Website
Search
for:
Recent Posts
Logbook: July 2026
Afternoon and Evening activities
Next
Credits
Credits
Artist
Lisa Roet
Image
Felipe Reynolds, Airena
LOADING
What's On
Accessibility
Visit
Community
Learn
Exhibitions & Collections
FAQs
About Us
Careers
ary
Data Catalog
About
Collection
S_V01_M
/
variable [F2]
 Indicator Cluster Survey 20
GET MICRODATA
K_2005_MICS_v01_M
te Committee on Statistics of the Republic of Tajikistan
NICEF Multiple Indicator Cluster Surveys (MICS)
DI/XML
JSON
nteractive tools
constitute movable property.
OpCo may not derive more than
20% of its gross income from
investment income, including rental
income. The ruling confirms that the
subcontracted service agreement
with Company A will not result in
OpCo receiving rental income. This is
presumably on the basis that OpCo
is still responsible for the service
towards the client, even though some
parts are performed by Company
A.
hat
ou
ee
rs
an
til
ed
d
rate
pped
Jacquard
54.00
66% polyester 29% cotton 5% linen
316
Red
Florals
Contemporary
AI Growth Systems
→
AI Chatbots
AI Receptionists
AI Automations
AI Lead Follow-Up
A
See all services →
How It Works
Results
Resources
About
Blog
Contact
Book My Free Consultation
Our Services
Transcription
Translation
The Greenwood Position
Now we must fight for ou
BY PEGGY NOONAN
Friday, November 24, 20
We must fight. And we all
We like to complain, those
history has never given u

...

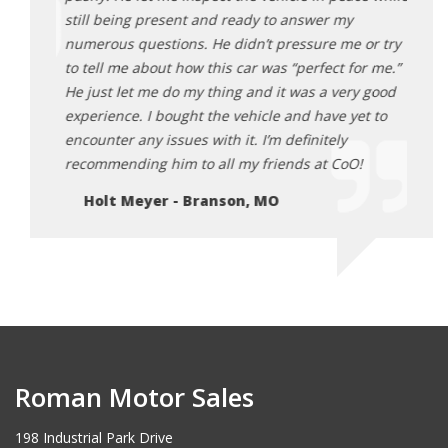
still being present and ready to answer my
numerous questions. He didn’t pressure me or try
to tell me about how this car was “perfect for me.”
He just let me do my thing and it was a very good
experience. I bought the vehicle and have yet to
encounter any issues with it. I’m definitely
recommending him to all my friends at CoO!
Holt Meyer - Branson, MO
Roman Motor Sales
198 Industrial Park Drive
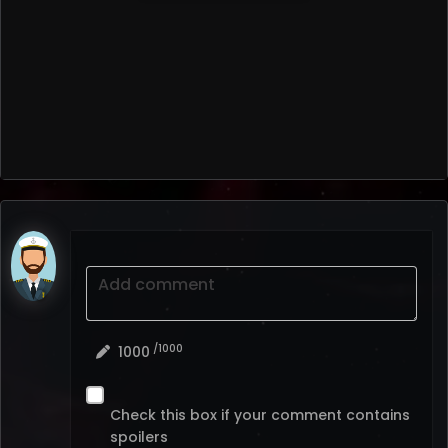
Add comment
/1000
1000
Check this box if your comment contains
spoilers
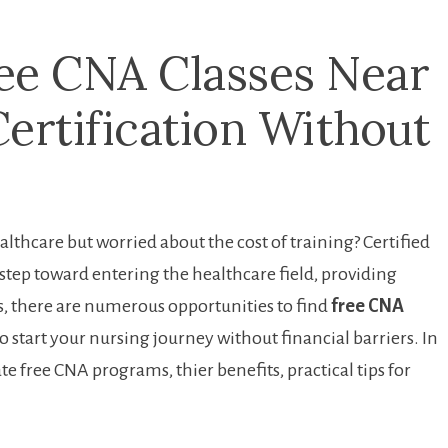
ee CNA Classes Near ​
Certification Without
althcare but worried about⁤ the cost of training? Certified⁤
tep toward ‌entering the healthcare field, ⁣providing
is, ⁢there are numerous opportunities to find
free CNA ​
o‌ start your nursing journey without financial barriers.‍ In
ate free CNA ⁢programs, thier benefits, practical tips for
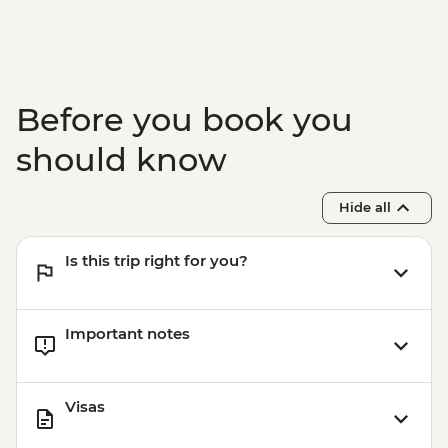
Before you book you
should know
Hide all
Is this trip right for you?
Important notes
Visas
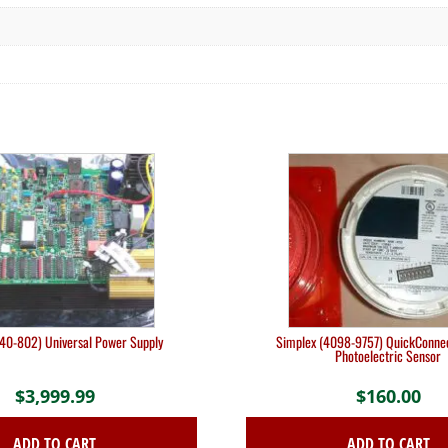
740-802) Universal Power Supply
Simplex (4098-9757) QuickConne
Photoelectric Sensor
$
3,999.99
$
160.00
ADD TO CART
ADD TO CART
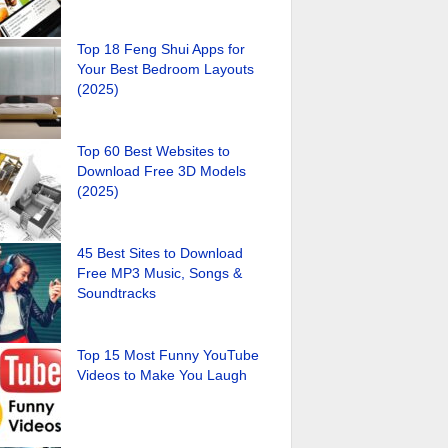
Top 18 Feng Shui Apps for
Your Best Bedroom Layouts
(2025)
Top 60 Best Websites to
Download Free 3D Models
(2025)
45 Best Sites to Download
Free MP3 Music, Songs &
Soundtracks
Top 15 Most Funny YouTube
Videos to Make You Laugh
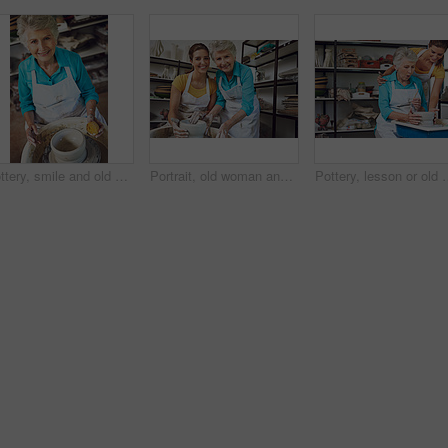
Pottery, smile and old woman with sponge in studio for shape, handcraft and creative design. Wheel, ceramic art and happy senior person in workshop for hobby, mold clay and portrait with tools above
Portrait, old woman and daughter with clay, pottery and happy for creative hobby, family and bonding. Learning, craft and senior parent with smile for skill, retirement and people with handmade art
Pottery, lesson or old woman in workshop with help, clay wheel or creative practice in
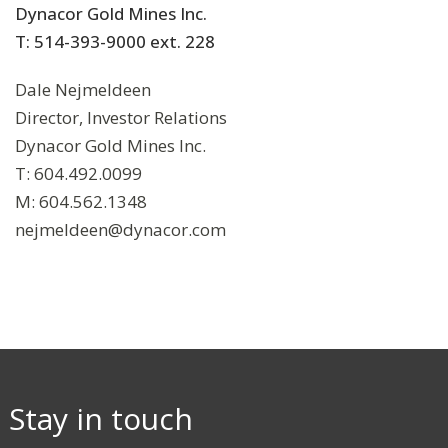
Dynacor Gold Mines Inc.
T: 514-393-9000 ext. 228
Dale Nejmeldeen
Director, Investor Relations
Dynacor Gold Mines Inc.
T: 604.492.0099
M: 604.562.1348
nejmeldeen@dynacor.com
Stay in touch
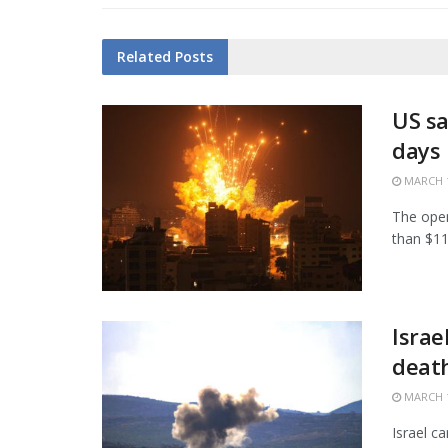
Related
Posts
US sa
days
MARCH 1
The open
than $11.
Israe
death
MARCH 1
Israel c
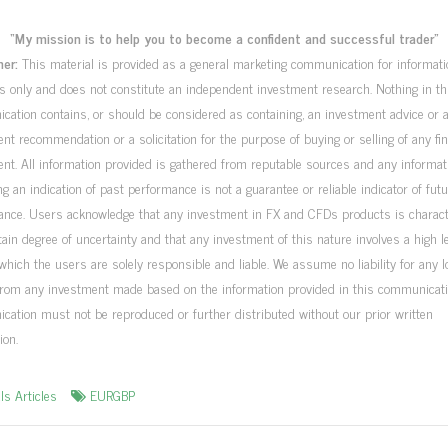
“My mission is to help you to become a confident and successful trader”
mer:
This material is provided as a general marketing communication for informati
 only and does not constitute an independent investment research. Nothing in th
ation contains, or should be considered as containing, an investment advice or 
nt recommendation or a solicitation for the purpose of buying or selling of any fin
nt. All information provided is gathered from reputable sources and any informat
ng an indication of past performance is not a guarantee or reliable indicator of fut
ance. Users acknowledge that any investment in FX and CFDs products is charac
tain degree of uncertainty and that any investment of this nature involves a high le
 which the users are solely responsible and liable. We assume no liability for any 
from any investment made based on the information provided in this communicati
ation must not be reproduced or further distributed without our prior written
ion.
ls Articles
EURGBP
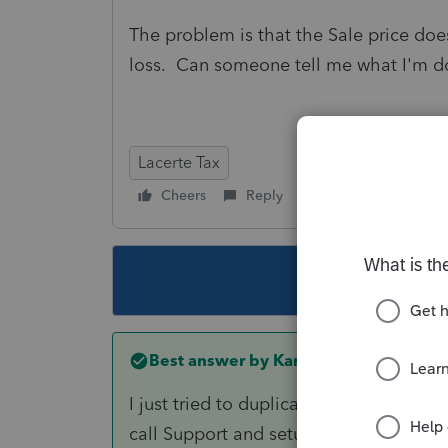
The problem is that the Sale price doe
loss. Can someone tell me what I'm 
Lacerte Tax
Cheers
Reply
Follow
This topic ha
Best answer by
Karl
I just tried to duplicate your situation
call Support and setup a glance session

▶ Exercise requirements
Tally the lines above with "comment", please; number only.

▶ Answer space
2